What’s not included in a PEO’s per-employee fee?

The PEPM admin fee does not include your actual benefits premiums, payroll taxes, or workers’ compensation premiums — those pass through at cost (or near cost) on top of the service fee. Some PEOs also charge separately for off-cycle payroll runs, new hire onboarding events, and year-end tax filings, so always request a full fee schedule before signing.

At what company size does a PEO make financial sense?

PEOs typically deliver the strongest ROI for companies with 10–150 employees — large enough to absorb the service fee but small enough to benefit from the group buying power on benefits and outsourced HR compliance expertise. Companies under 5 employees may find the minimum fees prohibitive, while companies over 500 often have enough scale to build internal HR infrastructure more cost-effectively.

Can I negotiate PEO pricing?

Yes — PEO pricing is negotiable, especially on PEPM rates, implementation fees, and contract length. Providers have flexibility, and working with an independent broker like PEO Marketplace means you’re bringing competitive quotes to the table, which strengthens your negotiating position. In our experience, buyers who compare 2–3 providers typically save 10%–20% off the first quote they receive.

A Professional Employer Organization (PEO) is a company that partners with your business to co-manage HR, payroll, benefits, and compliance under a shared employment arrangement called co-employment. PEOs give small and mid-size businesses access to Fortune 500-level benefits and HR infrastructure at a fraction of the cost of building it in-house. According to NAPEO, businesses that use a PEO grow 7–9% faster and have 10–14% lower employee turnover than those that don’t.

What Is a PEO and How Does It Work?

A PEO — Professional Employer Organization — enters into a co-employment relationship with your business. In practical terms, the PEO becomes the employer of record for tax and benefits purposes, while you retain full control over day-to-day operations, hiring decisions, job assignments, and culture. Think of it as a back-office partnership, not a staffing agency. Your employees still report to you. The PEO just handles the administrative weight so you don’t have to.

Here’s how the mechanics work step by step:

  1. You sign a Client Service Agreement (CSA) with the PEO outlining shared responsibilities.
  2. Your employees are co-employed — they appear on the PEO’s master FEIN for payroll tax purposes, but they remain your employees operationally.
  3. The PEO pools your workforce with thousands of other businesses to access group-rate health insurance, workers’ comp, and retirement plans.
  4. You run your business normally — the PEO processes payroll, files taxes, administers benefits, and handles compliance in the background.

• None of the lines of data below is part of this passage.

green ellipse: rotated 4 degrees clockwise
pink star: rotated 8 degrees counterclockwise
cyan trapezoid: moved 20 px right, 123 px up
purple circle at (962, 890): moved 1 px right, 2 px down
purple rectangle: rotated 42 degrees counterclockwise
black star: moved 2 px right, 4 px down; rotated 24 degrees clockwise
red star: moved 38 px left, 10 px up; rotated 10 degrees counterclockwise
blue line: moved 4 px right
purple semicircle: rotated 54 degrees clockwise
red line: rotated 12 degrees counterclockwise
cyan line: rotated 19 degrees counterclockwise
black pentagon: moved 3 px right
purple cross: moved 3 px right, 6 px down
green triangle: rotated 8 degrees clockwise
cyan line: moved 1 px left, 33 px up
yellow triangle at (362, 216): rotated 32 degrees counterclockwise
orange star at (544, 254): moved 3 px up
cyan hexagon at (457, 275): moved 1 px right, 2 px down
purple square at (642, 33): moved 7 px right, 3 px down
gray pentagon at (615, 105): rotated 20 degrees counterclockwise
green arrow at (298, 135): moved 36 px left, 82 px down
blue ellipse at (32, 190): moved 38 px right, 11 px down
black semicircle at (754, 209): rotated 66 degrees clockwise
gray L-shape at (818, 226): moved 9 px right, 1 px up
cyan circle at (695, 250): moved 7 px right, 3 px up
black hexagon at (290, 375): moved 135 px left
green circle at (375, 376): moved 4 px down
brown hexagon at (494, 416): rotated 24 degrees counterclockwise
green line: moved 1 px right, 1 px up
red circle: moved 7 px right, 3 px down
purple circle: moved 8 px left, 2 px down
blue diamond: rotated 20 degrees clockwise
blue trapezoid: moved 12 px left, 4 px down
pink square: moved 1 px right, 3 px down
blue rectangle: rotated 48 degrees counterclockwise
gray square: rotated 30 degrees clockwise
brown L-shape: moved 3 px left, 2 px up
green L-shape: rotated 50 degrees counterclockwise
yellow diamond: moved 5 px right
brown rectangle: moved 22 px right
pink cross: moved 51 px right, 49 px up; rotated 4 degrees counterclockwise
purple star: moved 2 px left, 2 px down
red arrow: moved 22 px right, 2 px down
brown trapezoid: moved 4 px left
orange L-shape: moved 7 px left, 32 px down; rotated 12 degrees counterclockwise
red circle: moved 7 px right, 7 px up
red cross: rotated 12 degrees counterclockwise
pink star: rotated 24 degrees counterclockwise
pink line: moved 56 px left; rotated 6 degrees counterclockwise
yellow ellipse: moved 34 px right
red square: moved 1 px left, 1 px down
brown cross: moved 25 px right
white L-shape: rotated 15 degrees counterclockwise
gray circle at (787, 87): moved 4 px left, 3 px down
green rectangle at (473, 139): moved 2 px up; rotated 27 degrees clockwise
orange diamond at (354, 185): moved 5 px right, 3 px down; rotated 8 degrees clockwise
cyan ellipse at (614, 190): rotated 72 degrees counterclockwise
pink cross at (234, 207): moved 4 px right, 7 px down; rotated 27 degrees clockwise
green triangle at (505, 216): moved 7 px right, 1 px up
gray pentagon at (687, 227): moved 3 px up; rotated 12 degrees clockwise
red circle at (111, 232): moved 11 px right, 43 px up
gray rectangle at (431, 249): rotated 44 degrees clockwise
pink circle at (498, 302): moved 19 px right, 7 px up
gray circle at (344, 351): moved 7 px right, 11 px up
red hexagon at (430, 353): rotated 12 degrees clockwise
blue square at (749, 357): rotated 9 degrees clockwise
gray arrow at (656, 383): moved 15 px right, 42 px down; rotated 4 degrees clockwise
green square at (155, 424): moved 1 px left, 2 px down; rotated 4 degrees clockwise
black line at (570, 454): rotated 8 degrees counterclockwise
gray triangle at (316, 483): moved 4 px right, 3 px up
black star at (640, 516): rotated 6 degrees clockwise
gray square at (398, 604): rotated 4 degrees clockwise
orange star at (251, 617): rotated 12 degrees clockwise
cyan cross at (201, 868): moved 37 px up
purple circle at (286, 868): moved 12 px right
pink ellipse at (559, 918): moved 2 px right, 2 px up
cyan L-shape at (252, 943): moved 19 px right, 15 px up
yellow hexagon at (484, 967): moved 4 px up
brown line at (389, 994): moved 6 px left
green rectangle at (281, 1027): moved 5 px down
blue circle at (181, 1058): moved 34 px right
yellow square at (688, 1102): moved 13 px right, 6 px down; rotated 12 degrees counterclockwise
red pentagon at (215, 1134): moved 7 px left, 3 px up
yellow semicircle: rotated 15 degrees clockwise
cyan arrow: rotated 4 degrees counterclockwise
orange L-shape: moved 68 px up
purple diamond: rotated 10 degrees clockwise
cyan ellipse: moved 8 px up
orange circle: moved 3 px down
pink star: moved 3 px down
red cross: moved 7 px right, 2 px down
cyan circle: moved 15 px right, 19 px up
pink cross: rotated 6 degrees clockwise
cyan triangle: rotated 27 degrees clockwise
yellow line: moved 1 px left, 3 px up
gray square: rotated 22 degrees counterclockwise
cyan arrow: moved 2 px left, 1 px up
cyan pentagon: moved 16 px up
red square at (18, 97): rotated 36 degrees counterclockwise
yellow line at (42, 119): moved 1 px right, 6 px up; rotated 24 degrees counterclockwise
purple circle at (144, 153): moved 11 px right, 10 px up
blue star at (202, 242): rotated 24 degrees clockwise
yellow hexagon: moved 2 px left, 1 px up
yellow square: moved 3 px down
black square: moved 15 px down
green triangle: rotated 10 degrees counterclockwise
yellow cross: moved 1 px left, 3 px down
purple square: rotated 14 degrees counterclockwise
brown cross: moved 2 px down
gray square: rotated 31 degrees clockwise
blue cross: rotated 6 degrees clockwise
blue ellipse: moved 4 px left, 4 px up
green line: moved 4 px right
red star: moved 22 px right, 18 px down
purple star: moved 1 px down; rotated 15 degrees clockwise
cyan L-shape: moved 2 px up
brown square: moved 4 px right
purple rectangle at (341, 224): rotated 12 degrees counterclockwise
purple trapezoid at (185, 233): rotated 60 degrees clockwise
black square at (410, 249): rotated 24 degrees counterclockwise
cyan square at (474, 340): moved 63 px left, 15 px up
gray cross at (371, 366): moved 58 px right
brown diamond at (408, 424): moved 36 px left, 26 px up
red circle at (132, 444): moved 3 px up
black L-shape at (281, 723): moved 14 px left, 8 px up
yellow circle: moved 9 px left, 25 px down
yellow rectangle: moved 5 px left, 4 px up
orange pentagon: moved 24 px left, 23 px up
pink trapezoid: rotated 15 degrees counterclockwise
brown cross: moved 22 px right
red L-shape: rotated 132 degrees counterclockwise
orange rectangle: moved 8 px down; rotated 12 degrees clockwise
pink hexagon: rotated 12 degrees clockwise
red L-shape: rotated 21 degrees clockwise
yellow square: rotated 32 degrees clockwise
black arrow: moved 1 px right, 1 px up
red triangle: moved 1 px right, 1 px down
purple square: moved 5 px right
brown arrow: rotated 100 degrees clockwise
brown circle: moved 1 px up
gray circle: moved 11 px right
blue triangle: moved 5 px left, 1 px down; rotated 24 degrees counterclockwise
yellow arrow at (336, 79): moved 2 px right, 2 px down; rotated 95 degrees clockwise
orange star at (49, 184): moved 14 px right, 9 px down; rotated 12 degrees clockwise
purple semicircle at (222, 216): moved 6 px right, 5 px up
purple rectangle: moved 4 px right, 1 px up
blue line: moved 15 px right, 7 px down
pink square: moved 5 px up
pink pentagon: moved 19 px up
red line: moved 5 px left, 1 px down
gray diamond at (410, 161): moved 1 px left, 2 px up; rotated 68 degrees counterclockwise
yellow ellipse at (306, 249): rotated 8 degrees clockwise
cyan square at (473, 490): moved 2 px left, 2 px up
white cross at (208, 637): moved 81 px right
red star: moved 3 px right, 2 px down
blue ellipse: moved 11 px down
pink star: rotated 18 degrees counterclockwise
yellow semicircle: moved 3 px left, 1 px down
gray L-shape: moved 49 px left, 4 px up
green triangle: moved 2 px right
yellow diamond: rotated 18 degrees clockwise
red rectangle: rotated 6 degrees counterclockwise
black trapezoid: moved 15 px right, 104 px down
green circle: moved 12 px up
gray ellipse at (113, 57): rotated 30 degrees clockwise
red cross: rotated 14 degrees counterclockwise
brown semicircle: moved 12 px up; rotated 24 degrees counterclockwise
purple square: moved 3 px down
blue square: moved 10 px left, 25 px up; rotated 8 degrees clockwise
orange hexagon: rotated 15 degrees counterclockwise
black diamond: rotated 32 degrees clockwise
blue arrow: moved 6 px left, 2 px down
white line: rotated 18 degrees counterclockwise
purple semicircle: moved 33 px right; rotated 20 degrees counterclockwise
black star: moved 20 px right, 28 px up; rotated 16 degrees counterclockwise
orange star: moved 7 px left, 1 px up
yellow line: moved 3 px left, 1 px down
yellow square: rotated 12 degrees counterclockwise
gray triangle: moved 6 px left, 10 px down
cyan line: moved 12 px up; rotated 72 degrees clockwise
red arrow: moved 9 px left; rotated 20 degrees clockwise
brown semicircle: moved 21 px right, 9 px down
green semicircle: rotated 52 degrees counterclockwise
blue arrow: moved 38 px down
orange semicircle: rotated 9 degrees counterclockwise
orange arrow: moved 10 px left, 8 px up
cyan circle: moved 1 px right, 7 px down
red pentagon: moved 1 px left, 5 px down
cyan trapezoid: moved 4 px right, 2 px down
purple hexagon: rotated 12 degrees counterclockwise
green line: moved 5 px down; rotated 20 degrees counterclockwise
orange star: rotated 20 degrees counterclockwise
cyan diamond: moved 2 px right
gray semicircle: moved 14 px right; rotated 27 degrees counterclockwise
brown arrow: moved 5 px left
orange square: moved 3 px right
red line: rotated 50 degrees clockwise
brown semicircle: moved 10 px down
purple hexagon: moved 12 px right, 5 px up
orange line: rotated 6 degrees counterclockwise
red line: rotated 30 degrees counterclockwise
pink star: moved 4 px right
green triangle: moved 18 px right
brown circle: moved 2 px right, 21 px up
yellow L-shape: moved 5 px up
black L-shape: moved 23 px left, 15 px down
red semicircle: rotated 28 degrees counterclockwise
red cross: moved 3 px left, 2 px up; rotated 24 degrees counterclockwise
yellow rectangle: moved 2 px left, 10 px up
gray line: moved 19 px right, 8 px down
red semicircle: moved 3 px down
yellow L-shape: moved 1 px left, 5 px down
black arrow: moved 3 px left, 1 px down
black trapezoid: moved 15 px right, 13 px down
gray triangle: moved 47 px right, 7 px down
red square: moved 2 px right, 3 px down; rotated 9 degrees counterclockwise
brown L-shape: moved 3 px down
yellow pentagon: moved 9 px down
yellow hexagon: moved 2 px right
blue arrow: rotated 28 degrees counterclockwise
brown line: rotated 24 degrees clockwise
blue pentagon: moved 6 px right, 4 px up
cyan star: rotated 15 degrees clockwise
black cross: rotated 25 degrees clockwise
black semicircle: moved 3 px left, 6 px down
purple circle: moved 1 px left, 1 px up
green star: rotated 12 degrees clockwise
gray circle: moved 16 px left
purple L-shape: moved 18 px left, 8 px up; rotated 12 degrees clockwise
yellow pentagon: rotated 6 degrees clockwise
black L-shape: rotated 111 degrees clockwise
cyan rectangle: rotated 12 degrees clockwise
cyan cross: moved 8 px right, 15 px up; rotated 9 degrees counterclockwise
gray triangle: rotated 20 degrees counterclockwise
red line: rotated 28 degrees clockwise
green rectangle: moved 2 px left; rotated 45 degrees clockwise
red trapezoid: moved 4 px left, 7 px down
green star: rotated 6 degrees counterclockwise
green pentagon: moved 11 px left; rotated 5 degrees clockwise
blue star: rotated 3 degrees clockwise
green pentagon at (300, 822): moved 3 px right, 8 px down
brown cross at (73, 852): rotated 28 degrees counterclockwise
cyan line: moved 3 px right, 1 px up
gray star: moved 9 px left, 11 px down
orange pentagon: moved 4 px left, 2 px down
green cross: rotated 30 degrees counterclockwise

There are roughly 500 PEOs operating in the United States today, serving approximately 4 million worksite employees, according to NAPEO. Based on our analysis of 40+ PEO providers at PEO Marketplace, no two PEOs are identical — technology, pricing models, industry focus, and service depth vary significantly.

Not sure if a PEO makes sense for your business? Our free calculator shows you the real cost in 60 seconds — no call, no email, no commitment.

Try the Free Calculator →

What Is Co-Employment? Understanding the Legal Structure

Co-employment is the legal framework that makes a PEO relationship possible. It means two entities — your company and the PEO — simultaneously share employer responsibilities for the same employees. This is not a loophole or a grey area; it’s a well-established legal structure recognized by federal and state governments.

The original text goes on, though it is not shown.